Car clubs also offer their members convenient access to cleaner vehicles without the financial burden and hassles associated with car ownership.  Members enjoy freedom from expenses like taxes, MOT tests, servicing, repairs, and depreciation of value.  

Our research indicates that households can save more than £2,000 per year by transitioning from private vehicle ownership to car club membership.  These economic incentives, combined with the positive environmental impact, make shared transport an increasingly attractive alternative for individuals and families alike.

As we strive to make sustainable transport more accessible and appealing, it is crucial that we reimagine our services and seek integration with shared mobility.  

The COVID-19 pandemic has brought public transport ridership down by up to 50 per cent from pre-pandemic.

By revolutionising transportation and fostering collaboration, we can create seamless connections between public and shared transport, rebuilding sustainable networks that meet evolving community needs.  With smart technology, dial-a-bus schemes now dynamically respond to passenger demand, offering flexible routes and schedules.  By using user-friendly apps, passengers can request smaller vehicles to any destination, while operators optimise routes in real-time.

DDRT can support the Scottish Government's vision for 20-minute neighbourhoods, particularly in areas affected by service reductions.  It improves mobility for the elderly and disabled, reduces social isolation, and meets transportation needs within a 20-minute radius

Meanwhile, the growing popularity of bike share scheme across Scotland has reduced car mileage for each user by an estimated five miles every week.  The schemes are attracting more people back to cycling, delivering mental and physical health benefits, and helping the environment.  Electric bikes (e-bikes) are soaring in popularity because they reduce journey times and help riders to tackle hills – appealing to all generations.

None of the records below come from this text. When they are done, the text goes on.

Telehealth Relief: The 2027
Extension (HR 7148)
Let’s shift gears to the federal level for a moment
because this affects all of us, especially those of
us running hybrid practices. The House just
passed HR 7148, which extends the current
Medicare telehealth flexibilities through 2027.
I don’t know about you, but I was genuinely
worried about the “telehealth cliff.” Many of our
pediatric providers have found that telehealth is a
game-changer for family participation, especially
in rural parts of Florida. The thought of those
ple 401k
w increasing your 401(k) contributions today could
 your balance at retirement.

It is disappointing that Edinburgh's popular bike hire scheme has not been reintroduced – and the capital risks being left behind among Europe's great cities unless this is urgently addressed.  At CoMoUK, we work to bring together politicians, transport officials and academics and operators to explore ways in which shared transport schemes can help governments meet climate change targets.  Amid the cost-of-living crisis and the climate emergency, this has never been more important.

We recently published a report highlighting the unique opportunity presented by the renationalisation of ScotRail by the Scottish Government.  Integrating car and bike share schemes with the rail network in Scotland is now within reach.  By implementing a smart ticketing overhaul, passengers can enjoy the convenience of paying a combined fare for multiple journeys, making public and shared transport more affordable than relying on private cars.

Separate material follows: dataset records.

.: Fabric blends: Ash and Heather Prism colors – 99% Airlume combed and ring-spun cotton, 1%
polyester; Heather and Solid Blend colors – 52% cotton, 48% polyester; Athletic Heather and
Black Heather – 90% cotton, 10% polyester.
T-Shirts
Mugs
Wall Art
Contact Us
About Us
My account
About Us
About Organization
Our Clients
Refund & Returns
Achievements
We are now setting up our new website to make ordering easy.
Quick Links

The establishment of mobility hubs, which bring together various modes of transport and community facilities, plays a crucial role in this transformation.  

It is imperative that Scotland seizes this moment to embrace shared transport initiatives and prioritize sustainability.

By doing so, we can reduce emissions, alleviate congestion, and create a supportive environment for seamless and sustainable travel experiences.  Recognising and capitalising on the potential of these initiatives is essential, and collaboration is key in building a greener future for Scotland's transportation system.

Let us take decisive action and invest in shared mobility to shape a more sustainable and accessible transport landscape for all.